Prospective home buyers these days are probably feeling pressure to lock in a deal quickly given skyrocketing home prices across most of the country. But those who wait a couple of years may be rewarded.
Real-estate website Zillow and research firm Pulsenomics surveyed more than 100 real-estate experts and economists — and roughly half of them predicted that the next recession will begin sometime in 2020, most likely in the first quarter. That’s actually later than the panel’s previous prediction of late 2019.
This prediction dovetails with a survey of economists carried out by The Wall Street Journal earlier this month. The economic growth that started in 2009 and is the second-longest in U.S. history will likely end in 2020, they said. “The current economic expansion is getting long in the tooth by historical standards, and more late-cycle signs are emerging,” according to Scott Anderson, chief economist at Bank of the West, and one of the economists predicting a 2020 recession. Some 59% of private-sector economists in the Journal’s survey forecast a 2020 recession.

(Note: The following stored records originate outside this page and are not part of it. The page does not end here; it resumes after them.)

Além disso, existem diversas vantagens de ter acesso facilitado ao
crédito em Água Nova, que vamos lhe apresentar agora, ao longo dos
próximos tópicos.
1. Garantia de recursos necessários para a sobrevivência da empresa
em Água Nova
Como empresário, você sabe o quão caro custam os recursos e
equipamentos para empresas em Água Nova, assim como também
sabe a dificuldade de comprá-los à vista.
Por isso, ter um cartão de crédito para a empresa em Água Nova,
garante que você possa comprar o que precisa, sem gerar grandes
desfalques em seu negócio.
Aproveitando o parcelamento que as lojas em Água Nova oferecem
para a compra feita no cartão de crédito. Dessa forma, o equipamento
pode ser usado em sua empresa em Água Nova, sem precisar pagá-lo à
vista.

While the housing bubble prompted the last recession, experts generally agreed that real estate won’t play a major role in the next one. Indeed, the Zillow survey’s respondents estimated that home values will increase another 5.5% in 2018 to a median value of $220,800. “Housing affordability is a critical issue in nearly every market across the country, and while much remains unknown about the precise path of the U.S. economy in the years ahead, another housing market crisis is unlikely to be a central protagonist in the next nationwide downturn,” Zillow senior economist Aaron Terrazas said in the report.
Instead, the experts predicted that monetary policy will be the deciding factor this time around. In particular, they argued that the Federal Reserve could prompt slower growth if it raises short-term interest rates too quickly. Other concerns the housing experts and economists raised included trade policy, a stock market correction and an unexpected spike in inflation. Meanwhile, concerns surround a geopolitical crisis, which were at the top of their list last year, have subsided.

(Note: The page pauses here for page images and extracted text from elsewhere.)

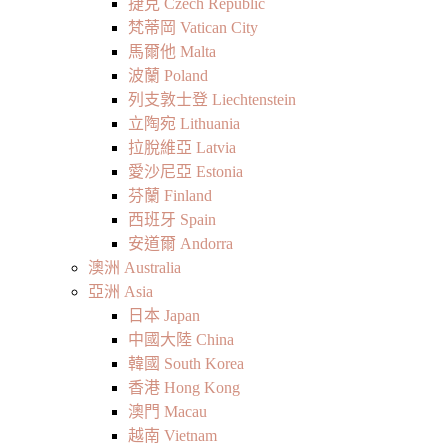
捷克 Czech Republic
梵蒂岡 Vatican City
馬爾他 Malta
波蘭 Poland
列支敦士登 Liechtenstein
立陶宛 Lithuania
拉脫維亞 Latvia
愛沙尼亞 Estonia
芬蘭 Finland
西班牙 Spain
安道爾 Andorra
澳洲 Australia
亞洲 Asia
日本 Japan
中國大陸 China
韓國 South Korea
香港 Hong Kong
澳門 Macau
越南 Vietnam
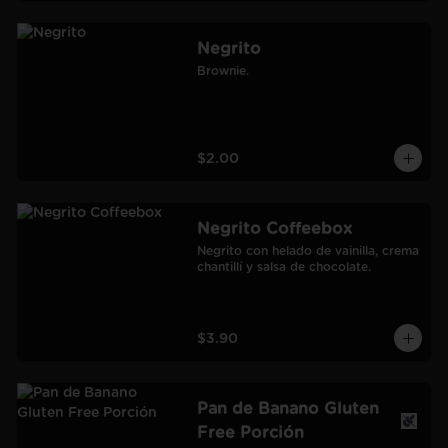
Negrito
Brownie.
$2.00
Negrito Coffeebox
Negrito con helado de vainilla, crema 
chantillí y salsa de chocolate.
$3.90
Pan de Banano Gluten
Free Porción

Even though the housing market likely won’t be the cause of the next recession, an economic downturn would still have an impact on real estate.
“Any time there are widespread job losses, particularly if these job losses are protracted, the housing market softens — even if the housing market isn’t the central cause or most prominent casualty of the downturn,” Terrazas said. “The spillover to the housing market will depend on the depth, length and severity of the next recession and, if some parts of the country feel the impact worse than others, some localized regional housing markets could see deeper effects.”
Previously, the panel predicted that any upcoming recession would have a moderate impact on the housing market, with real-estate values in cities such as San Francisco, Miami, Los Angeles, New York, San Diego and Seattle likely to be the most affected.